Task objective:
Would you return the data below exactly as it stands, with every picture left out?

Records drawn from a dataset
▶
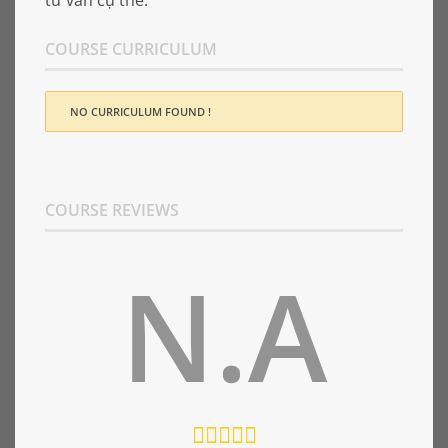
tư vấn cụ thể.
COURSE CURRICULUM
NO CURRICULUM FOUND !
COURSE REVIEWS
N.A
◀
Answer section:
tư vấn cụ thể.
COURSE CURRICULUM
NO CURRICULUM FOUND !
COURSE REVIEWS
N.A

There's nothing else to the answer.